**Task objective**.
Down to the last line, repeat the entries exactly.
----------
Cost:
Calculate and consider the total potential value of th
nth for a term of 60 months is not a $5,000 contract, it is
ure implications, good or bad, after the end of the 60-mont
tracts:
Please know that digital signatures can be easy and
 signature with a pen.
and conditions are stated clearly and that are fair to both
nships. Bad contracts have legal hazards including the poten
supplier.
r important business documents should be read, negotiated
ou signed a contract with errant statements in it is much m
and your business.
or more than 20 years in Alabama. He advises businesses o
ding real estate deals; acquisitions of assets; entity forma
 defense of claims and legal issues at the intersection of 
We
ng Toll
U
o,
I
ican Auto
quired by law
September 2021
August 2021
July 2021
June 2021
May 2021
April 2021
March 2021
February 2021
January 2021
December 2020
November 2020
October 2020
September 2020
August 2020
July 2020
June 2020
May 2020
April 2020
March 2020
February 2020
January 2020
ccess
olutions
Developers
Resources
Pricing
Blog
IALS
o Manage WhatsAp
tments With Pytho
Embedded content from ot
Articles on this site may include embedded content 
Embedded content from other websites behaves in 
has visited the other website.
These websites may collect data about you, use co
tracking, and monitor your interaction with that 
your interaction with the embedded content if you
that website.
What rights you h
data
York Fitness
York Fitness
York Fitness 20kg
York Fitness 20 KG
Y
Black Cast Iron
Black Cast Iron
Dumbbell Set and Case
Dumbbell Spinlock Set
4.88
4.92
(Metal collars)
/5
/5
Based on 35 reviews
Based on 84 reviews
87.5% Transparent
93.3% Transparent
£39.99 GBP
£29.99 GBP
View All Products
----------
**Result of the task**.
Cost:
Calculate and consider the total potential value of th
nth for a term of 60 months is not a $5,000 contract, it is
ure implications, good or bad, after the end of the 60-mont
tracts:
Please know that digital signatures can be easy and
 signature with a pen.
and conditions are stated clearly and that are fair to both
nships. Bad contracts have legal hazards including the poten
supplier.
r important business documents should be read, negotiated
ou signed a contract with errant statements in it is much m
and your business.
or more than 20 years in Alabama. He advises businesses o
ding real estate deals; acquisitions of assets; entity forma
 defense of claims and legal issues at the intersection of 
We
ng Toll
U
o,
I
ican Auto
quired by law
September 2021
August 2021
July 2021
June 2021
May 2021
April 2021
March 2021
February 2021
January 2021
December 2020
November 2020
October 2020
September 2020
August 2020
July 2020
June 2020
May 2020
April 2020
March 2020
February 2020
January 2020
ccess
olutions
Developers
Resources
Pricing
Blog
IALS
o Manage WhatsAp
tments With Pytho
Embedded content from ot
Articles on this site may include embedded content 
Embedded content from other websites behaves in 
has visited the other website.
These websites may collect data about you, use co
tracking, and monitor your interaction with that 
your interaction with the embedded content if you
that website.
What rights you h
data
York Fitness
York Fitness
York Fitness 20kg
York Fitness 20 KG
Y
Black Cast Iron
Black Cast Iron
Dumbbell Set and Case
Dumbbell Spinlock Set
4.88
4.92
(Metal collars)
/5
/5
Based on 35 reviews
Based on 84 reviews
87.5% Transparent
93.3% Transparent
£39.99 GBP
£29.99 GBP
View All Products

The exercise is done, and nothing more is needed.